Menai Police Station, which has operated for 16 years in a former KFC shop and never met community expectations, has been closed permanently.
The lease will not be renewed on the shopfront in Menai Marketplace, where the doors were shut a year ago following storm damage.
Superintendent Julian Griffiths, who heads Sutherland Shire Police Area Command, said there would be no change to police operations in the Menai area.
“As many would be aware, this shopfront facility has not been occupied by us for 12 months due to storm damage,” he said.
“Prior to that, we have been meeting the needs of the Menai community and surrounding areas for the last eight years with a mobile policing response replacing the previous station officer.
“This arrangement will continue with a strong focus on pro activity.
“I want to reassure the community there will be no change to police operations or current ways to access your local police.
“We can respond to calls for assistance today, just as we did last month and last year.”
Superintendent Griffiths said the recent amalgamation of Miranda and Sutherland commands, had seen local operational police numbers increase as a result of “a flattening of the local management structure”.
Menai Police Station originally co-existed with the Police Dog Unit on Old Illawarra Road before new premises were found in Menai Marketplace in 2002.

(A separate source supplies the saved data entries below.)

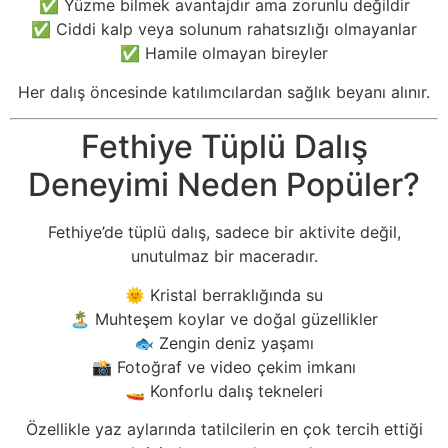
✅ Yüzme bilmek avantajdır ama zorunlu değildir
✅ Ciddi kalp veya solunum rahatsızlığı olmayanlar
✅ Hamile olmayan bireyler
Her dalış öncesinde katılımcılardan sağlık beyanı alınır.
Fethiye Tüplü Dalış
Deneyimi Neden Popüler?
Fethiye’de tüplü dalış, sadece bir aktivite değil,
unutulmaz bir maceradır.
🌞 Kristal berraklığında su
🏝️ Muhteşem koylar ve doğal güzellikler
🐟 Zengin deniz yaşamı
📸 Fotoğraf ve video çekim imkanı
🚤 Konforlu dalış tekneleri
Özellikle yaz aylarında tatilcilerin en çok tercih ettiği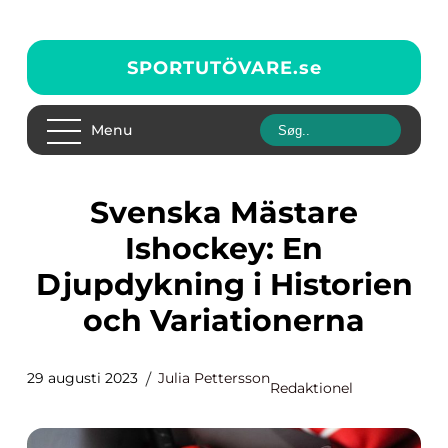
SPORTUTÖVARE.
se
Menu
Svenska Mästare
Ishockey: En
Djupdykning i Historien
och Variationerna
29 augusti 2023
Julia Pettersson
Redaktionel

The move followed community and political agitation for a stronger police presence in the area, particularly to deal with anti-social behaviour around the town centre.
The police station replaced fast food outlet KFC, which relocated to Menai Central to get drive-through facilities.
Extensive renovations were carried out before police moved in.
The then MP for Menai Alison Megarrity said it was “a fantastic result” and “a greater police presence around Menai – especially at night – is the cornerstone of a safer community for us all”.
Brett Thomas, the Liberal candidate for Menai at the time, said that while the more prominent location was welcome, the police station would be no bigger, and possibly smaller.
”`The main issue is how many police will be assigned to Menai, and how many patrol cars will be based there,” he said.
The staffing of the station remained a political issue with then Opposition Leader Peter Debnam promising before the 2007 state election to build a new facility at a cost of $25 million and staff it with 25 officers.
Liberal candidate Steve Simpson said the station would be built on its former site in Old Illawarra Road, which is also used by the Dog Unit.
“It is only with increased police numbers and ditching Labor's 'softly-softly' approach that we can begin a zero tolerance fight against youth crime and anti-social behaviour,” he said.
Labor retained government in 2007 and there was no change.
In 2009, the Liberals continued their criticism of the station which by this time opened only during the day and was normally staffed by just one officer .
However, Opposition police spokesman Michael Gallagher said he could not yet say whether it would become a fully staffed, 24-hour operation if the Coalition won the 2011 election.
“I am not in a position to commit ourselves one way or the other way as to our exact policy, but the problems that existed in terms of police visibility have not gone away,” he said.
“Shopkeepers say they don't see the police around the centre enough, and if you are going to have a shopfront station you want maximum advantage from it.
“The message from residents is loud and clear and that is that they want more police in Menai and they want a fully-manned police station.”